◆ **DIRECTIONS**: In full and word for word, give the records again.

Start of ENTRIES SHOWN

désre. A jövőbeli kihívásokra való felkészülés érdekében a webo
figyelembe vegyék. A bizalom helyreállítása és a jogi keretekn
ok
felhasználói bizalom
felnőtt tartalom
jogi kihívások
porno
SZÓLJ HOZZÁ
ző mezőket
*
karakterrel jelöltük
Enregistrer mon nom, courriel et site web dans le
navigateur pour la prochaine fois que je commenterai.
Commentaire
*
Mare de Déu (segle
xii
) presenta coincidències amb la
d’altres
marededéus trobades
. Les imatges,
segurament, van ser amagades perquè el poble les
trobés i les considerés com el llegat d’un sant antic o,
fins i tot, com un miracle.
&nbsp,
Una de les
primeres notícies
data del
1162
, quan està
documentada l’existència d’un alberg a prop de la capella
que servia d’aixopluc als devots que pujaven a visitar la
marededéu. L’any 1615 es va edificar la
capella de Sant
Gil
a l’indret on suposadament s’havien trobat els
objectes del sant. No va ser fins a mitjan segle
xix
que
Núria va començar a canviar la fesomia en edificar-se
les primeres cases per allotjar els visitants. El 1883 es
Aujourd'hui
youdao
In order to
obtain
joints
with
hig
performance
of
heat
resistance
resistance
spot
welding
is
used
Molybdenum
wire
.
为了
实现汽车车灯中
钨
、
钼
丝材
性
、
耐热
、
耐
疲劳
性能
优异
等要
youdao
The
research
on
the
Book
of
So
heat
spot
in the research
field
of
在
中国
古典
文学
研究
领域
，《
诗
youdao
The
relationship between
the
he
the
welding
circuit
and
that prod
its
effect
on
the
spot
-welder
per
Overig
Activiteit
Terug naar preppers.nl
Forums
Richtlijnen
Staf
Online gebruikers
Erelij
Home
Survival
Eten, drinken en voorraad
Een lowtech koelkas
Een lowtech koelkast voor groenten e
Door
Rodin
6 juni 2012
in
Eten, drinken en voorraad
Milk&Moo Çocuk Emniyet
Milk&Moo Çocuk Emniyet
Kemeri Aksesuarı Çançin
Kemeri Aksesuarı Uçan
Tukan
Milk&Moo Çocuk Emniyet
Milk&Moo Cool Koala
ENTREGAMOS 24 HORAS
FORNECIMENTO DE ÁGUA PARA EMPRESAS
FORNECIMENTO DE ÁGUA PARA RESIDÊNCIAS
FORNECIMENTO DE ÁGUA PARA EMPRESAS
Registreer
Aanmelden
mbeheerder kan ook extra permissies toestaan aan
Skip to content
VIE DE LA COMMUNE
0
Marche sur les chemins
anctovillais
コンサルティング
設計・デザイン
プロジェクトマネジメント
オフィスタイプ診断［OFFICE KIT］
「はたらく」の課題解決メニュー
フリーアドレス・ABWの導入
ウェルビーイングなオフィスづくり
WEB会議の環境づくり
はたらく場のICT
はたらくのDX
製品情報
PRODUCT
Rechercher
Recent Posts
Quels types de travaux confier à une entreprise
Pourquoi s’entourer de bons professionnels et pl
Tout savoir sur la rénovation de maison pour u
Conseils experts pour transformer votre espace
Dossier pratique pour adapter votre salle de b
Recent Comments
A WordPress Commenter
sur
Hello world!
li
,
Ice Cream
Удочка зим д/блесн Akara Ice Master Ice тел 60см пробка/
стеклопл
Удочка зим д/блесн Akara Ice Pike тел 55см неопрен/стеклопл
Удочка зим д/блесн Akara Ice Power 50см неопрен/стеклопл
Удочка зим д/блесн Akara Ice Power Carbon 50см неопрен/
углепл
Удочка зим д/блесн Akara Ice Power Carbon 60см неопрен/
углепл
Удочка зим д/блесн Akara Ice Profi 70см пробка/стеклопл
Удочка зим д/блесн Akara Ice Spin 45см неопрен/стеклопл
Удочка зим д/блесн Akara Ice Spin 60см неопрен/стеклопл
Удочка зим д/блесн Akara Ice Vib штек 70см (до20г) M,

End of ENTRIES SHOWN

◆ **ANSWER TO THE EXERCISE**:
désre. A jövőbeli kihívásokra való felkészülés érdekében a webo
figyelembe vegyék. A bizalom helyreállítása és a jogi keretekn
ok
felhasználói bizalom
felnőtt tartalom
jogi kihívások
porno
SZÓLJ HOZZÁ
ző mezőket
*
karakterrel jelöltük
Enregistrer mon nom, courriel et site web dans le
navigateur pour la prochaine fois que je commenterai.
Commentaire
*
Mare de Déu (segle
xii
) presenta coincidències amb la
d’altres
marededéus trobades
. Les imatges,
segurament, van ser amagades perquè el poble les
trobés i les considerés com el llegat d’un sant antic o,
fins i tot, com un miracle.
&nbsp,
Una de les
primeres notícies
data del
1162
, quan està
documentada l’existència d’un alberg a prop de la capella
que servia d’aixopluc als devots que pujaven a visitar la
marededéu. L’any 1615 es va edificar la
capella de Sant
Gil
a l’indret on suposadament s’havien trobat els
objectes del sant. No va ser fins a mitjan segle
xix
que
Núria va començar a canviar la fesomia en edificar-se
les primeres cases per allotjar els visitants. El 1883 es
Aujourd'hui
youdao
In order to
obtain
joints
with
hig
performance
of
heat
resistance
resistance
spot
welding
is
used
Molybdenum
wire
.
为了
实现汽车车灯中
钨
、
钼
丝材
性
、
耐热
、
耐
疲劳
性能
优异
等要
youdao
The
research
on
the
Book
of
So
heat
spot
in the research
field
of
在
中国
古典
文学
研究
领域
，《
诗
youdao
The
relationship between
the
he
the
welding
circuit
and
that prod
its
effect
on
the
spot
-welder
per
Overig
Activiteit
Terug naar preppers.nl
Forums
Richtlijnen
Staf
Online gebruikers
Erelij
Home
Survival
Eten, drinken en voorraad
Een lowtech koelkas
Een lowtech koelkast voor groenten e
Door
Rodin
6 juni 2012
in
Eten, drinken en voorraad
Milk&Moo Çocuk Emniyet
Milk&Moo Çocuk Emniyet
Kemeri Aksesuarı Çançin
Kemeri Aksesuarı Uçan
Tukan
Milk&Moo Çocuk Emniyet
Milk&Moo Cool Koala
ENTREGAMOS 24 HORAS
FORNECIMENTO DE ÁGUA PARA EMPRESAS
FORNECIMENTO DE ÁGUA PARA RESIDÊNCIAS
FORNECIMENTO DE ÁGUA PARA EMPRESAS
Registreer
Aanmelden
mbeheerder kan ook extra permissies toestaan aan
Skip to content
VIE DE LA COMMUNE
0
Marche sur les chemins
anctovillais
コンサルティング
設計・デザイン
プロジェクトマネジメント
オフィスタイプ診断［OFFICE KIT］
「はたらく」の課題解決メニュー
フリーアドレス・ABWの導入
ウェルビーイングなオフィスづくり
WEB会議の環境づくり
はたらく場のICT
はたらくのDX
製品情報
PRODUCT
Rechercher
Recent Posts
Quels types de travaux confier à une entreprise
Pourquoi s’entourer de bons professionnels et pl
Tout savoir sur la rénovation de maison pour u
Conseils experts pour transformer votre espace
Dossier pratique pour adapter votre salle de b
Recent Comments
A WordPress Commenter
sur
Hello world!
li
,
Ice Cream
Удочка зим д/блесн Akara Ice Master Ice тел 60см пробка/
стеклопл
Удочка зим д/блесн Akara Ice Pike тел 55см неопрен/стеклопл
Удочка зим д/блесн Akara Ice Power 50см неопрен/стеклопл
Удочка зим д/блесн Akara Ice Power Carbon 50см неопрен/
углепл
Удочка зим д/блесн Akara Ice Power Carbon 60см неопрен/
углепл
Удочка зим д/блесн Akara Ice Profi 70см пробка/стеклопл
Удочка зим д/блесн Akara Ice Spin 45см неопрен/стеклопл
Удочка зим д/блесн Akara Ice Spin 60см неопрен/стеклопл
Удочка зим д/блесн Akara Ice Vib штек 70см (до20г) M,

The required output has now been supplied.